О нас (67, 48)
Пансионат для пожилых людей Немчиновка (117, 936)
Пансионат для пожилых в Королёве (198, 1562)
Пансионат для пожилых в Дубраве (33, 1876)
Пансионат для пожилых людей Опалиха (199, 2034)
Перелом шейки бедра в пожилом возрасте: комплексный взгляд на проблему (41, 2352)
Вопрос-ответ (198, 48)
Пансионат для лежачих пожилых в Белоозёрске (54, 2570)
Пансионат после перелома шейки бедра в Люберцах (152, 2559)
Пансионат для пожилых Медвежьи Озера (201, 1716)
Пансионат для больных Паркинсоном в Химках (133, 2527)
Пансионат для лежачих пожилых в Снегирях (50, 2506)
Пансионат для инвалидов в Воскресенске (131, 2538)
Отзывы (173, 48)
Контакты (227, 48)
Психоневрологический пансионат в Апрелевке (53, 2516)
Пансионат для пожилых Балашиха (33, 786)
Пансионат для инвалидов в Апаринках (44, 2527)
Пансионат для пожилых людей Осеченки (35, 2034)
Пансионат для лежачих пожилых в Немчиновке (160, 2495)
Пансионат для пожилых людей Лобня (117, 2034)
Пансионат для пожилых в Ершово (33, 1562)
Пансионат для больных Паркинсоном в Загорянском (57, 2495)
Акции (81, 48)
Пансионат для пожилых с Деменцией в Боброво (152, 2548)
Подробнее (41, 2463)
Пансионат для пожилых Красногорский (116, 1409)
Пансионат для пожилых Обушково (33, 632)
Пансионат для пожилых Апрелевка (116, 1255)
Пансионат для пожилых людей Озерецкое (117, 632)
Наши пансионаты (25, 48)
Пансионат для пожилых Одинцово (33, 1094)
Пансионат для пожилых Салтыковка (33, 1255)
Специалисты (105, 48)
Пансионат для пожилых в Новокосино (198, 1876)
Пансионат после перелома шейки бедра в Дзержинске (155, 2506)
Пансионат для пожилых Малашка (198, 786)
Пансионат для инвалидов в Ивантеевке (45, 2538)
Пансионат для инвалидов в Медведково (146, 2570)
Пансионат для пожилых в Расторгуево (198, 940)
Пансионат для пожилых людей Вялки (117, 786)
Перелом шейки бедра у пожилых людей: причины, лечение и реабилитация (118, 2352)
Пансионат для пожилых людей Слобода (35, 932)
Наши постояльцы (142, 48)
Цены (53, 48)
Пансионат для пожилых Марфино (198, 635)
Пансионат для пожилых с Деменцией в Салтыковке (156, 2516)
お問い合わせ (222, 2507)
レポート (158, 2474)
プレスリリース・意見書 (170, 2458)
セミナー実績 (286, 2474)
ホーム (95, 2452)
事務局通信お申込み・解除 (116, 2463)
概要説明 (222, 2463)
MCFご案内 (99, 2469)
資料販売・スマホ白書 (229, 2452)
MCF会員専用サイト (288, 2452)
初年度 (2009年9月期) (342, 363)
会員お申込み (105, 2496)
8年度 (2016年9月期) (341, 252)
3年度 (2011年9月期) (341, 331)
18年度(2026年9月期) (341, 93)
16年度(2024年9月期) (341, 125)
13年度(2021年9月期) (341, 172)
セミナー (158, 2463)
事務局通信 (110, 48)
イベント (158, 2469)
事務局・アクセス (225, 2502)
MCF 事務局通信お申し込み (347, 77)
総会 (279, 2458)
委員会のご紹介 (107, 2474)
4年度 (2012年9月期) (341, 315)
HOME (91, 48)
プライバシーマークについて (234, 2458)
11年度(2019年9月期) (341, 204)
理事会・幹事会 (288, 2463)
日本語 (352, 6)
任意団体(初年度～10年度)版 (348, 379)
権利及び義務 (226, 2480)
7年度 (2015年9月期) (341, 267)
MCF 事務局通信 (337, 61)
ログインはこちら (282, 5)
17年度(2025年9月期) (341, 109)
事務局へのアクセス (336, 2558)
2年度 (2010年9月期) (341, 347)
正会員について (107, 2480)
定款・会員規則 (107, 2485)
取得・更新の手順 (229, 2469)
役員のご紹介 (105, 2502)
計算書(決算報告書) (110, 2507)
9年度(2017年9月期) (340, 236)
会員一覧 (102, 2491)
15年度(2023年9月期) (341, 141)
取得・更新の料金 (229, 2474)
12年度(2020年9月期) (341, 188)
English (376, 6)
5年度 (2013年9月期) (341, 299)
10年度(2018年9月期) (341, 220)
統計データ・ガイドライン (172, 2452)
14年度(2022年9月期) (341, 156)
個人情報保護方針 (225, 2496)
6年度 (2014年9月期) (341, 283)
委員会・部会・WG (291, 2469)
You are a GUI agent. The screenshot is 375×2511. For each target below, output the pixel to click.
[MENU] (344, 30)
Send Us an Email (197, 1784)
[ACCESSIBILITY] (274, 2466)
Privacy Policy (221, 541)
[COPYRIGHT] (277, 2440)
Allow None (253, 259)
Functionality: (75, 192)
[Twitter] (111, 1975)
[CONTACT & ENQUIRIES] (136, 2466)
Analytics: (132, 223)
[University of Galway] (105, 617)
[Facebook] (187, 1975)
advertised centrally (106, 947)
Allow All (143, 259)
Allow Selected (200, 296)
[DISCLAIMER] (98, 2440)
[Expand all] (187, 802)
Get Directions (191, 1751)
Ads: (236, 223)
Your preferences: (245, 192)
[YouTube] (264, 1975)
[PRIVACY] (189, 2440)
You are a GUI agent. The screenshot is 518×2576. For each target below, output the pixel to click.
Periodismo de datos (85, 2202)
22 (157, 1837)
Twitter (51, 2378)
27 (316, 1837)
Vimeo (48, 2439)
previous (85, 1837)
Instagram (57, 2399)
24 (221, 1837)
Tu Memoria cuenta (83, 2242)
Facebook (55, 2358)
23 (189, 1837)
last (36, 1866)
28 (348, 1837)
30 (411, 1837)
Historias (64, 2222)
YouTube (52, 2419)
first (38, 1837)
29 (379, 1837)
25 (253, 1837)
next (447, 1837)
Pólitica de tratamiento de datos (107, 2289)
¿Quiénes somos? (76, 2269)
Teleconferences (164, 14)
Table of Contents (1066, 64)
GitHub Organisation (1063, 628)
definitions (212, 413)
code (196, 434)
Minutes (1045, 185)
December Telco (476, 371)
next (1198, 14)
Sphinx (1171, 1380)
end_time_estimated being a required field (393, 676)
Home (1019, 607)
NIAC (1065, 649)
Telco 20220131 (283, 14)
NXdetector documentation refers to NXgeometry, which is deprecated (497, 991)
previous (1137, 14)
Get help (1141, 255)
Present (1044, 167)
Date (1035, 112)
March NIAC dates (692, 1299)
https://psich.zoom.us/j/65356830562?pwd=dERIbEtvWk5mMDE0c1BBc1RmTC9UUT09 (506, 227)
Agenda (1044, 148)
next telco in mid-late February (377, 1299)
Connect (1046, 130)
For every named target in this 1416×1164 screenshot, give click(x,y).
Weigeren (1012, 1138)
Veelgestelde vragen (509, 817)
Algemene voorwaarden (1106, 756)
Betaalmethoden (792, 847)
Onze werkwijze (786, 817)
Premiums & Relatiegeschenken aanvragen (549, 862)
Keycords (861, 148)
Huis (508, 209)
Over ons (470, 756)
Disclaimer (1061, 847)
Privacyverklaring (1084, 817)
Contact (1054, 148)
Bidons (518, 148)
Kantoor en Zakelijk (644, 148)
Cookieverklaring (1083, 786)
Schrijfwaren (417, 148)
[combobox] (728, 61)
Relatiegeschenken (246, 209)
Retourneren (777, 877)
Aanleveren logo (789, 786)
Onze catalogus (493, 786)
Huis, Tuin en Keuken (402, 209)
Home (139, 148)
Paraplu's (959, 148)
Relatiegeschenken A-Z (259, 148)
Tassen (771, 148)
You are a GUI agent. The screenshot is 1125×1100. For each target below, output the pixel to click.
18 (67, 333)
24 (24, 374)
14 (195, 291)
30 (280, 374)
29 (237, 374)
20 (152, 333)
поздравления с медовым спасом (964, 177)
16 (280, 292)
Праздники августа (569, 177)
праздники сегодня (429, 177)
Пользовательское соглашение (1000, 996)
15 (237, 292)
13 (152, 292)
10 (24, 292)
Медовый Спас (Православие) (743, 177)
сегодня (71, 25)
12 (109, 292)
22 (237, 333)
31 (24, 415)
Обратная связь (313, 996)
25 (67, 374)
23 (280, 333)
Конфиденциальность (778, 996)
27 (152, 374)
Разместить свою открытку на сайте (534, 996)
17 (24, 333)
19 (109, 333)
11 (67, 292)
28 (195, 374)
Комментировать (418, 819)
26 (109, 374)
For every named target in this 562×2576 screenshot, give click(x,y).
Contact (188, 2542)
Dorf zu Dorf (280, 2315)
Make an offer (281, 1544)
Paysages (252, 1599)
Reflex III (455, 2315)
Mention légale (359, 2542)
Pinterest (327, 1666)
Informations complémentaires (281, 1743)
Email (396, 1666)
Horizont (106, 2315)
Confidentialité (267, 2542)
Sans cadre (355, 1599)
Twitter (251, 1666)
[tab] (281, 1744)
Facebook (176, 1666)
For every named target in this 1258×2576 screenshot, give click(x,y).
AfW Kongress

TASK GOAL - Within the listing above, extract exactly the lines from the line with "Connect (1046, 130)" to the line with "Privacyverklaring (1084, 817)", the two named lines included, and no others.

ANSWER BOX -
Connect (1046, 130)
For every named target in this 1416×1164 screenshot, give click(x,y).
Weigeren (1012, 1138)
Veelgestelde vragen (509, 817)
Algemene voorwaarden (1106, 756)
Betaalmethoden (792, 847)
Onze werkwijze (786, 817)
Premiums & Relatiegeschenken aanvragen (549, 862)
Keycords (861, 148)
Huis (508, 209)
Over ons (470, 756)
Disclaimer (1061, 847)
Privacyverklaring (1084, 817)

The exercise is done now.